**TO DO**: Would you set down every line of the data below exactly as it reads?

[Extracted data entries]
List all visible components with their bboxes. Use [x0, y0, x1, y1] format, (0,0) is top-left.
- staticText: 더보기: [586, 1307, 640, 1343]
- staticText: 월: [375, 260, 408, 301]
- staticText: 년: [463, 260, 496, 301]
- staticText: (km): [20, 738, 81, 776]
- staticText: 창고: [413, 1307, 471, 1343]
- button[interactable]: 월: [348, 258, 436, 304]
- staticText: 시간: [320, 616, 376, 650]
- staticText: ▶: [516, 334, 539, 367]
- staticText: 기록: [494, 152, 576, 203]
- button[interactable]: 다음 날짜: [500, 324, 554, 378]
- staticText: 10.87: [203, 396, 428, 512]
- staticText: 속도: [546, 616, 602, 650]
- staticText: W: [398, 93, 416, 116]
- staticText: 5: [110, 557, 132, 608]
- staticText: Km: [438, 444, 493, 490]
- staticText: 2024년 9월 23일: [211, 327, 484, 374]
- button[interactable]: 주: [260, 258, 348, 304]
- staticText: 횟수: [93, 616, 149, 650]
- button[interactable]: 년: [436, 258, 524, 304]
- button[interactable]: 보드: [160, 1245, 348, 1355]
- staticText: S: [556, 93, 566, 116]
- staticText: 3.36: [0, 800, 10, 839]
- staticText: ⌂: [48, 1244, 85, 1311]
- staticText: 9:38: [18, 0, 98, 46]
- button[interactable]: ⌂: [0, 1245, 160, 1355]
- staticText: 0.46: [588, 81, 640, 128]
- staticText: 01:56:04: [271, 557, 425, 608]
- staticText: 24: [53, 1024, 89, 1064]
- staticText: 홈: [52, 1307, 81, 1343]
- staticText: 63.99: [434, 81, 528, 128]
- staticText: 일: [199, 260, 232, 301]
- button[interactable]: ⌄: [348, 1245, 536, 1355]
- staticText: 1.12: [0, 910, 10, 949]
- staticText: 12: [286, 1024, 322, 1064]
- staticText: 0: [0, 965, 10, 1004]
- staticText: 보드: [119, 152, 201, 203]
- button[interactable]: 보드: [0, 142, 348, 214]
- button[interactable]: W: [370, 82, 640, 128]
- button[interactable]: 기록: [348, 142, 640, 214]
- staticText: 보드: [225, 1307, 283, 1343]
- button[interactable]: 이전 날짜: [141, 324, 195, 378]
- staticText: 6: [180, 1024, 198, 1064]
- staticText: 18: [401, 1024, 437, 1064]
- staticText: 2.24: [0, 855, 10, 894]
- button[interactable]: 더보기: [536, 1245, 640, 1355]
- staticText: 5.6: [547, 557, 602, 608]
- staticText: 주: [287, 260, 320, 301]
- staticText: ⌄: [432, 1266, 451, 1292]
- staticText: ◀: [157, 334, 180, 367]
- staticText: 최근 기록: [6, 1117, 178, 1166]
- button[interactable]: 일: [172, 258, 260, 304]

**SOLUTION FOR THIS PROBLEM**:
List all visible components with their bboxes. Use [x0, y0, x1, y1] format, (0,0) is top-left.
- staticText: 더보기: [586, 1307, 640, 1343]
- staticText: 월: [375, 260, 408, 301]
- staticText: 년: [463, 260, 496, 301]
- staticText: (km): [20, 738, 81, 776]
- staticText: 창고: [413, 1307, 471, 1343]
- button[interactable]: 월: [348, 258, 436, 304]
- staticText: 시간: [320, 616, 376, 650]
- staticText: ▶: [516, 334, 539, 367]
- staticText: 기록: [494, 152, 576, 203]
- button[interactable]: 다음 날짜: [500, 324, 554, 378]
- staticText: 10.87: [203, 396, 428, 512]
- staticText: 속도: [546, 616, 602, 650]
- staticText: W: [398, 93, 416, 116]
- staticText: 5: [110, 557, 132, 608]
- staticText: Km: [438, 444, 493, 490]
- staticText: 2024년 9월 23일: [211, 327, 484, 374]
- button[interactable]: 주: [260, 258, 348, 304]
- staticText: 횟수: [93, 616, 149, 650]
- button[interactable]: 년: [436, 258, 524, 304]
- button[interactable]: 보드: [160, 1245, 348, 1355]
- staticText: S: [556, 93, 566, 116]
- staticText: 3.36: [0, 800, 10, 839]
- staticText: ⌂: [48, 1244, 85, 1311]
- staticText: 9:38: [18, 0, 98, 46]
- button[interactable]: ⌂: [0, 1245, 160, 1355]
- staticText: 0.46: [588, 81, 640, 128]
- staticText: 01:56:04: [271, 557, 425, 608]
- staticText: 24: [53, 1024, 89, 1064]
- staticText: 홈: [52, 1307, 81, 1343]
- staticText: 63.99: [434, 81, 528, 128]
- staticText: 일: [199, 260, 232, 301]
- button[interactable]: ⌄: [348, 1245, 536, 1355]
- staticText: 1.12: [0, 910, 10, 949]
- staticText: 12: [286, 1024, 322, 1064]
- staticText: 0: [0, 965, 10, 1004]
- staticText: 보드: [119, 152, 201, 203]
- button[interactable]: 보드: [0, 142, 348, 214]
- button[interactable]: W: [370, 82, 640, 128]
- button[interactable]: 기록: [348, 142, 640, 214]
- staticText: 보드: [225, 1307, 283, 1343]
- button[interactable]: 이전 날짜: [141, 324, 195, 378]
- staticText: 6: [180, 1024, 198, 1064]
- staticText: 18: [401, 1024, 437, 1064]
- staticText: 2.24: [0, 855, 10, 894]
- button[interactable]: 더보기: [536, 1245, 640, 1355]
- staticText: 5.6: [547, 557, 602, 608]
- staticText: 주: [287, 260, 320, 301]
- staticText: ⌄: [432, 1266, 451, 1292]
- staticText: ◀: [157, 334, 180, 367]
- staticText: 최근 기록: [6, 1117, 178, 1166]
- button[interactable]: 일: [172, 258, 260, 304]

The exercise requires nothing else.